It’s Friday – Evening Herald Weekend Magazine
page 8
STILL
HANGIN’ ON
Written by: George Byrne
Blondie’s great back catalogue and Debbie Harry – two good reasons why GEORGE BYRNE wouldn’t be anywhere else but Vicar St this weekend.
THERE’S A LONG-STANDING AND NOT exactly ill-judged argument that once great bands call it a day they should resist all temptation to get back together again, because such reunions can only result in embarrassment for all concerned.
Certainly, the sight of never-wases like Stiff Little Fingers still attempting to maintain the spirit of ’77 (although in SLF’s instance it was more a case of the Spirit of late ’78/early ’79) for an audience who’d barely be able to fit one leg through the waistband of the strides they proudly wore back in the day is hardly the most edifying, but there are exceptions to the rule.
Next week this page will more than likely feature a deranged eulogy to the glorious Dexy’s Midnight Runners so I’ll opt to play the ‘reformation’ card on Blondie instead.
Once one of the unquestionably great pop bands on the planet, Blondie’s decline from the peak of 1978’s Parallel Lines (a globe-gobbling platinum monster which remained on the UK charts for over two years) to the turgid mess that was The Hunter in 1982 was drastic to the extent that the very idea of a reformation seemed ludicrous.
However, 16 years later – having mercifully maintained their aloof New York cool by resisting the temptation of those awful ‘memories of your youth’ package tours – the core members of the band regrouped and were rewarded in February of 1999 with a UK chart-topper in the shape of the fabulous Maria. And now, four years after that triumph they’ve returned with a fine album in The Curse Of Blondie.
Their modus operandi hasn’t altered greatly since their heyday, Blondie’s always being based on a solid structure of meticulously melodic songs with buckets of attitude and a hustler’s ear for the street filtering contemporary influences into the mix.
Don’t forget that Blondie were the first mainstream act to incorporate rap into their repertoire (1981’s Rapture) so we can only thank God they weren’t active during the dark days of the drum’n’bass phase (alas, David Bowie wasn’t so lucky) and they are true musical magpies.
Of course, absorbing influences can only get you so far unless you possess canny songwriting skills in the first place and Blondie have never been wanting in that department.
Guitarist Chris Stein and front-goddess Debbie Harry more than know their chops – as well they’d want to at this stage, having been on the go in various guises since the early ’70s – while keyboard player Jimmy Destri has more than chipped in his fair share over the years, being the principal architect of the 1980 No 1 Atomic.

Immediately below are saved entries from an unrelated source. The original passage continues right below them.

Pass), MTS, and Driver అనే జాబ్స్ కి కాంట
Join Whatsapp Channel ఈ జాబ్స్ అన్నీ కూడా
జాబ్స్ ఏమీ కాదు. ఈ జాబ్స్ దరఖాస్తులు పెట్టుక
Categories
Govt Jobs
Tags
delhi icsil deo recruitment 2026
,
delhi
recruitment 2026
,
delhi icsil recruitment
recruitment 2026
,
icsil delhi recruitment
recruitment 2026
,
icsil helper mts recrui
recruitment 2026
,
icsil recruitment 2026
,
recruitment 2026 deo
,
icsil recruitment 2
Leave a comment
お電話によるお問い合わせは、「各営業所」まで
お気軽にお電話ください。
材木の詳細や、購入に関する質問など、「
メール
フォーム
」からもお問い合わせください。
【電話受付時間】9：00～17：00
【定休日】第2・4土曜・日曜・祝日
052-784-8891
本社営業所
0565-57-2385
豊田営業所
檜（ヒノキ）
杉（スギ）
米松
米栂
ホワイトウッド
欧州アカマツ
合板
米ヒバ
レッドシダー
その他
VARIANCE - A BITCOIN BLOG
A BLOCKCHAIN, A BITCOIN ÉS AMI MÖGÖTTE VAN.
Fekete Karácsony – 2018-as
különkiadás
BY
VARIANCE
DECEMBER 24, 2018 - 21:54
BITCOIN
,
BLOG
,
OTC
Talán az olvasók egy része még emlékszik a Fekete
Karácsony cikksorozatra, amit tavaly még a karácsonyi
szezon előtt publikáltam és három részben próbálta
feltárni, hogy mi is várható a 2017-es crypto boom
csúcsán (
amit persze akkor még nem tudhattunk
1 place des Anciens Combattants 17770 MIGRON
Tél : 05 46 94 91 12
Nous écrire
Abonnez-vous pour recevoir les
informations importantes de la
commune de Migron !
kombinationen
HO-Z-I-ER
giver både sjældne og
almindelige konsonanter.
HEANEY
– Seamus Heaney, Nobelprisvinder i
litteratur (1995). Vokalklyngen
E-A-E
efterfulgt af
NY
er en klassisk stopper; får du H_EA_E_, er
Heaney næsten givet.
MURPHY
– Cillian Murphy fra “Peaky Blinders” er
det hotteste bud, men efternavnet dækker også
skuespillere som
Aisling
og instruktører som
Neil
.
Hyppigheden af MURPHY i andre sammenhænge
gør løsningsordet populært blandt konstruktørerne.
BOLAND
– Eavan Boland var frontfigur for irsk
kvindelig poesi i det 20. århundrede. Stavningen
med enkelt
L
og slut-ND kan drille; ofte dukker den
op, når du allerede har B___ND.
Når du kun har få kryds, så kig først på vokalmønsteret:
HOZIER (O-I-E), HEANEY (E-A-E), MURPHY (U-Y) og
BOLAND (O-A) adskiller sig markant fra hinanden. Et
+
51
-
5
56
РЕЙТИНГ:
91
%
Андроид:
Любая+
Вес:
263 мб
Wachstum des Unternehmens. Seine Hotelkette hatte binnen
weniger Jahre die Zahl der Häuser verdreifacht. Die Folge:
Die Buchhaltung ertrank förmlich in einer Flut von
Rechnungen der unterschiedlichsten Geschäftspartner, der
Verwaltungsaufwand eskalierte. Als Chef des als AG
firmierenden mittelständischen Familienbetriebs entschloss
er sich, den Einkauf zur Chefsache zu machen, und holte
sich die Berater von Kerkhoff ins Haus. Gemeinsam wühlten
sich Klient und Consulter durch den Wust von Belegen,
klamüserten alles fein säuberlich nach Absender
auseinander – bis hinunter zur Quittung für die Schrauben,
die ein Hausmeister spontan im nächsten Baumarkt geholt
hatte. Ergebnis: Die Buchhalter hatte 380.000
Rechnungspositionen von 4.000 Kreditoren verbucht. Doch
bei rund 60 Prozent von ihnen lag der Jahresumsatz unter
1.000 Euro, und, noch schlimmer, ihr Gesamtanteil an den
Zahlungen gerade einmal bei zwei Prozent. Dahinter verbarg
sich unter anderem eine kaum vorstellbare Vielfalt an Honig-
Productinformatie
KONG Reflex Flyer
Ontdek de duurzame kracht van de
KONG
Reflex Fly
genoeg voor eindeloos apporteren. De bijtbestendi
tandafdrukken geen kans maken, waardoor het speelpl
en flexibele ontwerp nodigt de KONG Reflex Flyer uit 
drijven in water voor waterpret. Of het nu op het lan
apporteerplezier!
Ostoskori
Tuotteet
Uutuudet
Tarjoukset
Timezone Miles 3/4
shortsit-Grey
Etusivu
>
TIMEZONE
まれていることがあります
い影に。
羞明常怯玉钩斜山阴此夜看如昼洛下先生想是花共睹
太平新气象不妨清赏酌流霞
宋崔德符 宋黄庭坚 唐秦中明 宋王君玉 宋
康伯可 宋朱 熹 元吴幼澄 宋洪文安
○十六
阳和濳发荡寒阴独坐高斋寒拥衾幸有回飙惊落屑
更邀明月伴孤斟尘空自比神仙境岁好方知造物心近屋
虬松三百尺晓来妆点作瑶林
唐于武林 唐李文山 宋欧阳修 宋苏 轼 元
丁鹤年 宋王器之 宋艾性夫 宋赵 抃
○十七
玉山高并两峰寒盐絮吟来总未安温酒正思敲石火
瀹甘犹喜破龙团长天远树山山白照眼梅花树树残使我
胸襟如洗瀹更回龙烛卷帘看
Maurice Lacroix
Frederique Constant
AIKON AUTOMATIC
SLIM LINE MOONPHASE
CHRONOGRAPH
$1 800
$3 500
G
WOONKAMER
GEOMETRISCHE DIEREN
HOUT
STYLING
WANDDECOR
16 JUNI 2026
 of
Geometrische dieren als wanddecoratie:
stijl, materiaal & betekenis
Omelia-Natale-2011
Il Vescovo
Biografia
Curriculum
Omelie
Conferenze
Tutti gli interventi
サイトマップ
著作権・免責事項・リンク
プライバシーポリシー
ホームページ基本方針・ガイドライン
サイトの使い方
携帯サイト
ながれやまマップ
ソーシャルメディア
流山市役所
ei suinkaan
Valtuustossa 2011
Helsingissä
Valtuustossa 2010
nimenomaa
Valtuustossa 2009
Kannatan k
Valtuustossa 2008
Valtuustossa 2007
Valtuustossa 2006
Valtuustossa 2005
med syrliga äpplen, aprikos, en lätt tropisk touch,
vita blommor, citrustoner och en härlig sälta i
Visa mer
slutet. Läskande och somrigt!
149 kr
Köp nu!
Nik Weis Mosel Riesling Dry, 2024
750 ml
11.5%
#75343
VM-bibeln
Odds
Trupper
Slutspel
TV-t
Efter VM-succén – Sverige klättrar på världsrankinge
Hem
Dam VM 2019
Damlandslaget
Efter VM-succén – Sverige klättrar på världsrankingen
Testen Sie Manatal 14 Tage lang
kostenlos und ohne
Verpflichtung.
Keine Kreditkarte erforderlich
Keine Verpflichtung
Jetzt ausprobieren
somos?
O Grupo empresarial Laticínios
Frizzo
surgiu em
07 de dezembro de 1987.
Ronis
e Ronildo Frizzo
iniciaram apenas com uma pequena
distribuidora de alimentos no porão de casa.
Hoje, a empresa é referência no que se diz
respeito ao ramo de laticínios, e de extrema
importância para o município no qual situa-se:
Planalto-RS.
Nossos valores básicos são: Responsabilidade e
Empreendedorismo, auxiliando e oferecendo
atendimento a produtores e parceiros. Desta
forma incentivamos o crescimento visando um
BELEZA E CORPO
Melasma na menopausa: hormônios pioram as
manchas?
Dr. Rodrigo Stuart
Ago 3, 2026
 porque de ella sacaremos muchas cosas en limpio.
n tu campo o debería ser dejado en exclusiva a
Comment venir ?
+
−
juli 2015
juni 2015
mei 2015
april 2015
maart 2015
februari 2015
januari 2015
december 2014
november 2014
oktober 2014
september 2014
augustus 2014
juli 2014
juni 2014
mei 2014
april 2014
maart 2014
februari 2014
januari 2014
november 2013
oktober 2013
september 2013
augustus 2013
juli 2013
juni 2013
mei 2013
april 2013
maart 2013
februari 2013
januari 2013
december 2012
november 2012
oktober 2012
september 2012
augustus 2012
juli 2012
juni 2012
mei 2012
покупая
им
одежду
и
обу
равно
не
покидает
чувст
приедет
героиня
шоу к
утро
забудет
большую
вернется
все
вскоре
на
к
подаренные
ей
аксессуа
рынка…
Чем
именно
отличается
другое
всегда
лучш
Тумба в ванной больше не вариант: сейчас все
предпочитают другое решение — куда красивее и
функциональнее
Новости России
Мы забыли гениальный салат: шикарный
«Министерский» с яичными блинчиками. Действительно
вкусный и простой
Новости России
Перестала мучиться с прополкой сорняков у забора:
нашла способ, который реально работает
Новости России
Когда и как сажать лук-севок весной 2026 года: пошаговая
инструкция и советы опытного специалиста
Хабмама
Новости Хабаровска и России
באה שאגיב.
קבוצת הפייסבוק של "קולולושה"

Ah yes, Debbie Harry, or Deborah as she prefers to be known these days. Possessed of the kind of natural cool which Sophie Ellie-Bextor could spend the next three decades and three million quid trying to emulate without even coming close, Ms Harry was the first pin-up of the punk era, even though Blondie were never, by any stretch of the imagination, a punk act.
Although hardly a spring chicken by the time the band landed their deal – having been in a dire hippie band called Wind In The Willows and served time as a Bunnygirl in the Playboy Club before, er, introducing herself to The Big Apple’s rock’n’roll main players during a stint at the tables in legendary sleaze venue Max’s Kansas City – Harry nonetheless sparked the fevered imaginations of a generation of impressionable young men and even today she looks absolutely radiant onstage – at the age of 58!
The final piece in the Blondie jigsaw comes with sticksman Clem Burke, without question one of the greatest rock’n’roll drummers ever to have sat behind the traps.
Even if Blondie didn’t happen to have a back catalogue to die for – and let’s face it, when you have the likes of Picture This, Heart Of Glass, Union City Blue, In The Flesh, Sunday Girl, ‘(I’m Always Touched By Your) Presence Dear and Hanging On The Telephone to draw from you’re looking good to fill out the guts of a live set – I’d still pay money to watch this primal musician and supreme showman in action.
Just to witness his favourite trick of sending a drumstick flying high in the air and catching it without looking or missing a beat is to see the essence of Blondie. And, indeed, the essence of rock’n’roll itself. Be there.